Nos aportes linguísticos não se encontra associativas instauradas a partir de informações visuais, por exemplo. No entanto, ao estudá-las, compreende-se que as séries associativas são produzidas e estabelecidas através de mecanismos cerebrais que regulam, a todo momento, informações provenientes do ambiente (Thibault, 2013 ), que pode incluir as interações linguísticas entre os falantes e, também, as interações com o espaço em que se encontram.

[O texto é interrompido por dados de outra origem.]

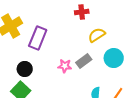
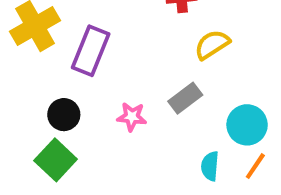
cyan circle: (114, 58) -> (247, 125), moved
pink star: (65, 66) -> (132, 117), moved

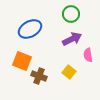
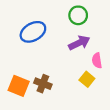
orange square: (22, 61) -> (19, 86), moved
yellow square: (69, 72) -> (87, 79), moved

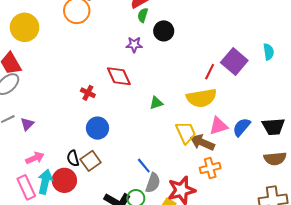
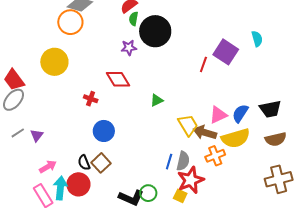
yellow circle: (25, 27) -> (54, 62), moved
black circle: (164, 31) -> (155, 31), size x1.6
yellow semicircle: (201, 98) -> (236, 138), moved
blue line: (144, 166) -> (169, 162), moved, turned 63
gray semicircle: (153, 183) -> (183, 161), moved

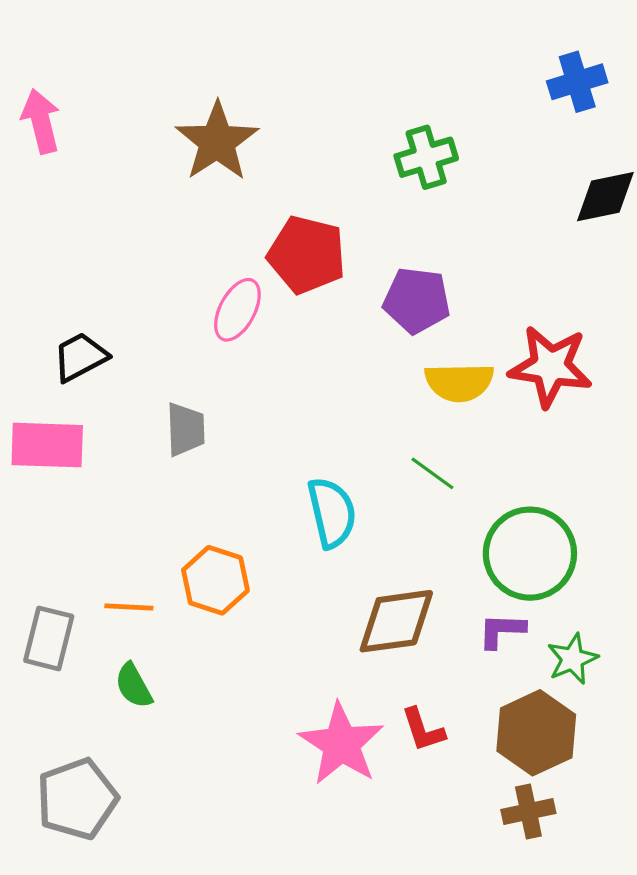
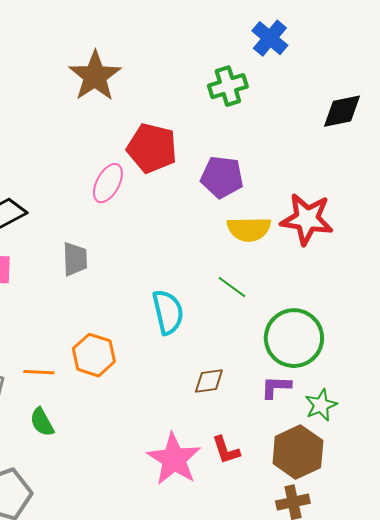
blue cross: (577, 82) -> (270, 38), moved, turned -33
brown diamond: (396, 621) -> (209, 381), size x0.6

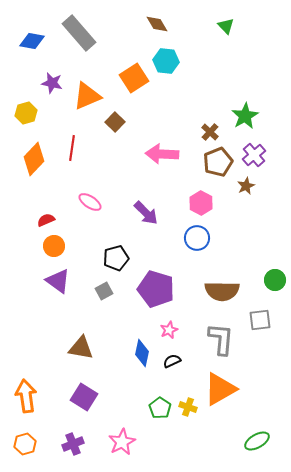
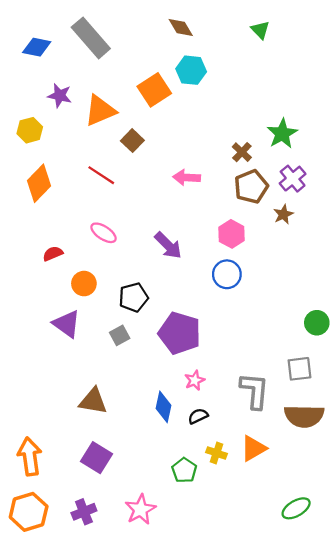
red line: (72, 148) -> (101, 175), moved, turned -65
pink arrow: (162, 154) -> (187, 177), size x0.7
orange circle: (54, 246) -> (84, 284), moved
brown semicircle: (222, 291) -> (304, 416), moved
orange triangle: (220, 389) -> (253, 448), size x0.7
yellow cross: (188, 407) -> (216, 453), moved
orange hexagon: (25, 444) -> (29, 512), size x1.5

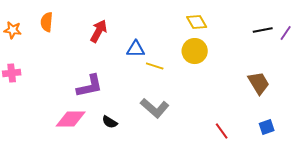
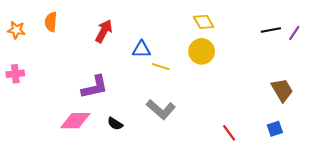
brown trapezoid: (259, 83) -> (282, 90), moved

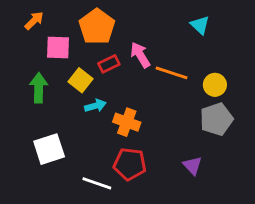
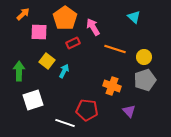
pink arrow: (140, 55) -> (93, 27), moved
yellow square: (80, 80) -> (47, 61), moved
green arrow: (39, 88) -> (19, 71), moved
cyan arrow: (95, 106) -> (64, 71), turned -48
orange cross: (127, 122) -> (112, 86), moved

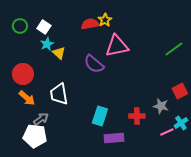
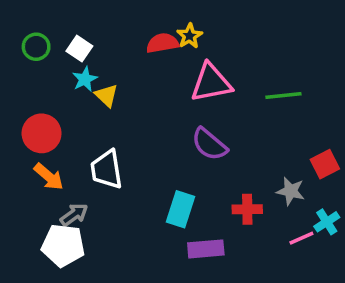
green line: (174, 49) -> (283, 95), moved, turned 30
purple semicircle: (94, 64) -> (209, 144), moved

Considerando-se que o cérebro humano é capaz de capturar informações fonológicas e visioespaciais (Baddeley, 2000 ), além de muitas outras, o que impede que associações sejam geradas a partir de imagens e do manuseio de objetos? Isso ocorre com L que, ao ler o cartaz pregado à parede, sugere a escritura de uma narrativa sobre três coelhinhos ; e com A durante a criação dos nomes das personagens da história. As alunas usam as informações capturadas a partir da interação – através do cartaz, no manuseio de uma garrafa d’água e do diálogo estabelecido com a colega de sala de aula – para gerarem ideias, que são incorporadas ao seu manuscrito final.
Nesse sentido, o percurso trilhado pela díade A e L durante a escritura revela que os elementos presentes na sala de aula podem cooperar para o processo criativo dos alunos. Através da composição da história Os três coelhinhos é possível apreender que os objetos – cartazes, desenhos, livros, brinquedos etc.–, assim como o próprio diálogo, também estão propensos a serem desencadeadores de relações associativas que recuperam conteúdo mnemônico capazes de gerar novas ideias a serem incorporadas ao texto. Dessa forma, refletir sobre como a composição do ambiente influencia na criatividade dos alunos durante a escrita, pode ser um ponto interessante a ser explorado em pesquisas futuras.
Por fim, espera-se que o presente estudo coopere para os trabalhos sobre o processo de escritura de alunos recém alfabetizados, especialmente aqueles voltados para o processo criativo de pequenos escritores. Pretende-se, também, reforçar a importância dos estudos qualitativos, como importantes impulsionadores de discussões sobre a escrita e os processos que a englobam.